(Information begins)
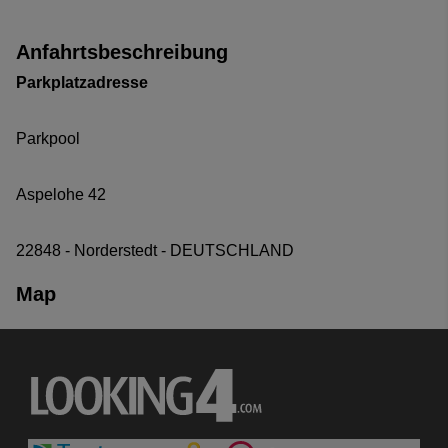
Anfahrtsbeschreibung
Parkplatzadresse
Parkpool
Aspelohe 42
22848 - Norderstedt - DEUTSCHLAND
Map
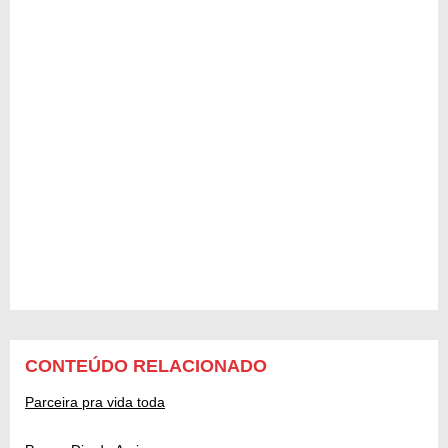
CONTEÚDO RELACIONADO
Parceira pra vida toda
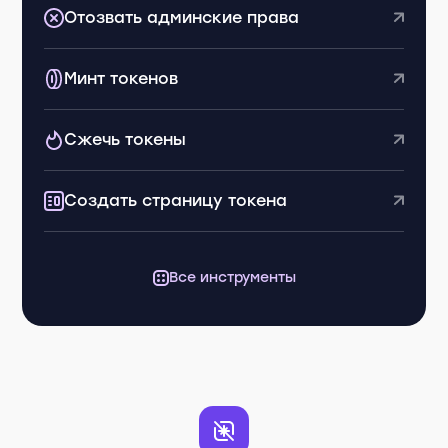
Отозвать админские права
Минт токенов
Сжечь токены
Создать страницу токена
Все инструменты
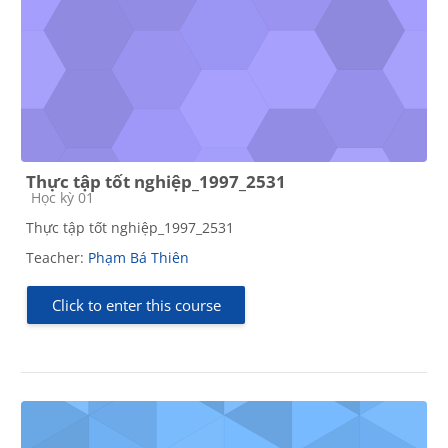
Thực tập tốt nghiệp_1997_2531
Course category
Học kỳ 01
Thực tập tốt nghiệp_1997_2531
Teacher:
Phạm Bá Thiên
Click to enter this course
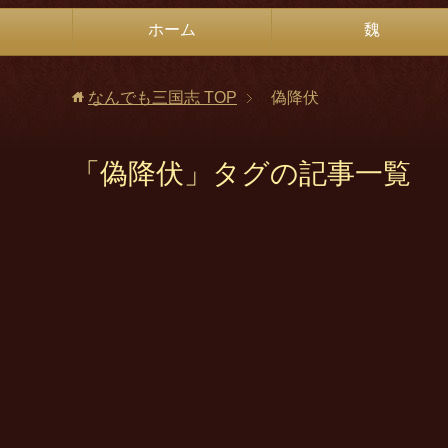
ホーム
魏
なんでも三国志
TOP
偽降伏
「偽降伏」タグの記事一覧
(Information ends)
**Problem to work on**
Set down, word for word, the line that holds "Aspelohe 42" and all lines after it to the end of the entries above, but not the pictures.

**Answer to the problem**
Aspelohe 42
22848 - Norderstedt - DEUTSCHLAND
Map
CONTEÚDO RELACIONADO
Parceira pra vida toda
Отозвать админские права
Минт токенов
Сжечь токены
Создать страницу токена
Все инструменты
Thực tập tốt nghiệp_1997_2531
Course category
Học kỳ 01
Thực tập tốt nghiệp_1997_2531
Teacher:
Phạm Bá Thiên
Click to enter this course
ホーム
魏
なんでも三国志
TOP
偽降伏
「偽降伏」タグの記事一覧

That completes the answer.